#### Data for analysis ####

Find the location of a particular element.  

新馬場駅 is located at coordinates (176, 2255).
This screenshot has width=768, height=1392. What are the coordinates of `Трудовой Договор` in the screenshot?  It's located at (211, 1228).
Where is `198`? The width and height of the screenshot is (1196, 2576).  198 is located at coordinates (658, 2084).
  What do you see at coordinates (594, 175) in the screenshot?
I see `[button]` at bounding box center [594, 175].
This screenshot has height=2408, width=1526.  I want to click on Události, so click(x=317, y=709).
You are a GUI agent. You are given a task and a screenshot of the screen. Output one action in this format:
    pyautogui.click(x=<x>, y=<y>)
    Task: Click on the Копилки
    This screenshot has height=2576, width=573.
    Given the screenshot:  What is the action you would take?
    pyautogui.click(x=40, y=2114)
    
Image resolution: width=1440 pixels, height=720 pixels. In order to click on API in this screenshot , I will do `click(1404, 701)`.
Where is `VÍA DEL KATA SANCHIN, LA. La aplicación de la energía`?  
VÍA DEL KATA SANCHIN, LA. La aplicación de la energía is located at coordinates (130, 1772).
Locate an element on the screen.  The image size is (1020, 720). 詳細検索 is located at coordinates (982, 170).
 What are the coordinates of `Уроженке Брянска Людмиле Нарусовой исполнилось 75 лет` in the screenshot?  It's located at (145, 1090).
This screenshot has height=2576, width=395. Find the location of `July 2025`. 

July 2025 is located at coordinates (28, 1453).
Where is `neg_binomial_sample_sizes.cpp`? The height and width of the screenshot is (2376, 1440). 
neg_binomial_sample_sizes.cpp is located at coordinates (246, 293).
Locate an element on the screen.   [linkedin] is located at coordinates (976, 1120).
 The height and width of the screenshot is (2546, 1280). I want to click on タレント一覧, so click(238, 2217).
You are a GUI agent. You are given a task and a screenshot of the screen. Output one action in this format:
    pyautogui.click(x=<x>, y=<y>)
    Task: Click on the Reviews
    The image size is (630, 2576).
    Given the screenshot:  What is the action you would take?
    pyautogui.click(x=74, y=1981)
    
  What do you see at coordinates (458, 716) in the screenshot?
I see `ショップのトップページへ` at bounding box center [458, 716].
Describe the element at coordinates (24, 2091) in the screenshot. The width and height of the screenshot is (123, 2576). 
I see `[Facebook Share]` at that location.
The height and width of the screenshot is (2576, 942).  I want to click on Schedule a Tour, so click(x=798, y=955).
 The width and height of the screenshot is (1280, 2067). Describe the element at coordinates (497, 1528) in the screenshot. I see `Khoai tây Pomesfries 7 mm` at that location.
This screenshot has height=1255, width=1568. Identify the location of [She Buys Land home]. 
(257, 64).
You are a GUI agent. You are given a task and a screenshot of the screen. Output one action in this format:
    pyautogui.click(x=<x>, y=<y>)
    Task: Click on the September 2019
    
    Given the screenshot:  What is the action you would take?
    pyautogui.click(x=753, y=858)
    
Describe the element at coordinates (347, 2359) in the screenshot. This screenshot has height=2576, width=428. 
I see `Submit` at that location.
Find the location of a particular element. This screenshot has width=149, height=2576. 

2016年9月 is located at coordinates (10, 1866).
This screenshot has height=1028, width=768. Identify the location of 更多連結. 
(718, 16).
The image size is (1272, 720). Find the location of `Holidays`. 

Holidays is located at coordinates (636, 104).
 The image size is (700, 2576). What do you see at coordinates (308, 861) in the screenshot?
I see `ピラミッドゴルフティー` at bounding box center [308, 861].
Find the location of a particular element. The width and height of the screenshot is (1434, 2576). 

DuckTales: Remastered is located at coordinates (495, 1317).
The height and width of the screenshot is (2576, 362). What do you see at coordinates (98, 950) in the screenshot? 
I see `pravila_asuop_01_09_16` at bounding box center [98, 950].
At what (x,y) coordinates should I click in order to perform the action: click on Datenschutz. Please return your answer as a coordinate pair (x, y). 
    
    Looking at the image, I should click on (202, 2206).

####

What you have to do: Each line of the listing must appear in the answer exactly as above.

Solution for this problem:
Find the location of a particular element.  

新馬場駅 is located at coordinates (176, 2255).
This screenshot has width=768, height=1392. What are the coordinates of `Трудовой Договор` in the screenshot?  It's located at (211, 1228).
Where is `198`? The width and height of the screenshot is (1196, 2576).  198 is located at coordinates (658, 2084).
  What do you see at coordinates (594, 175) in the screenshot?
I see `[button]` at bounding box center [594, 175].
This screenshot has height=2408, width=1526.  I want to click on Události, so click(x=317, y=709).
You are a GUI agent. You are given a task and a screenshot of the screen. Output one action in this format:
    pyautogui.click(x=<x>, y=<y>)
    Task: Click on the Копилки
    This screenshot has height=2576, width=573.
    Given the screenshot:  What is the action you would take?
    pyautogui.click(x=40, y=2114)
    
Image resolution: width=1440 pixels, height=720 pixels. In order to click on API in this screenshot , I will do `click(1404, 701)`.
Where is `VÍA DEL KATA SANCHIN, LA. La aplicación de la energía`?  
VÍA DEL KATA SANCHIN, LA. La aplicación de la energía is located at coordinates (130, 1772).
Locate an element on the screen.  The image size is (1020, 720). 詳細検索 is located at coordinates (982, 170).
 What are the coordinates of `Уроженке Брянска Людмиле Нарусовой исполнилось 75 лет` in the screenshot?  It's located at (145, 1090).
This screenshot has height=2576, width=395. Find the location of `July 2025`. 

July 2025 is located at coordinates (28, 1453).
Where is `neg_binomial_sample_sizes.cpp`? The height and width of the screenshot is (2376, 1440). 
neg_binomial_sample_sizes.cpp is located at coordinates (246, 293).
Locate an element on the screen.   [linkedin] is located at coordinates (976, 1120).
 The height and width of the screenshot is (2546, 1280). I want to click on タレント一覧, so click(238, 2217).
You are a GUI agent. You are given a task and a screenshot of the screen. Output one action in this format:
    pyautogui.click(x=<x>, y=<y>)
    Task: Click on the Reviews
    The image size is (630, 2576).
    Given the screenshot:  What is the action you would take?
    pyautogui.click(x=74, y=1981)
    
  What do you see at coordinates (458, 716) in the screenshot?
I see `ショップのトップページへ` at bounding box center [458, 716].
Describe the element at coordinates (24, 2091) in the screenshot. The width and height of the screenshot is (123, 2576). 
I see `[Facebook Share]` at that location.
The height and width of the screenshot is (2576, 942).  I want to click on Schedule a Tour, so click(x=798, y=955).
 The width and height of the screenshot is (1280, 2067). Describe the element at coordinates (497, 1528) in the screenshot. I see `Khoai tây Pomesfries 7 mm` at that location.
This screenshot has height=1255, width=1568. Identify the location of [She Buys Land home]. 
(257, 64).
You are a GUI agent. You are given a task and a screenshot of the screen. Output one action in this format:
    pyautogui.click(x=<x>, y=<y>)
    Task: Click on the September 2019
    
    Given the screenshot:  What is the action you would take?
    pyautogui.click(x=753, y=858)
    
Describe the element at coordinates (347, 2359) in the screenshot. This screenshot has height=2576, width=428. 
I see `Submit` at that location.
Find the location of a particular element. This screenshot has width=149, height=2576. 

2016年9月 is located at coordinates (10, 1866).
This screenshot has height=1028, width=768. Identify the location of 更多連結. 
(718, 16).
The image size is (1272, 720). Find the location of `Holidays`. 

Holidays is located at coordinates (636, 104).
 The image size is (700, 2576). What do you see at coordinates (308, 861) in the screenshot?
I see `ピラミッドゴルフティー` at bounding box center [308, 861].
Find the location of a particular element. The width and height of the screenshot is (1434, 2576). 

DuckTales: Remastered is located at coordinates (495, 1317).
The height and width of the screenshot is (2576, 362). What do you see at coordinates (98, 950) in the screenshot? 
I see `pravila_asuop_01_09_16` at bounding box center [98, 950].
At what (x,y) coordinates should I click in order to perform the action: click on Datenschutz. Please return your answer as a coordinate pair (x, y). 
    
    Looking at the image, I should click on (202, 2206).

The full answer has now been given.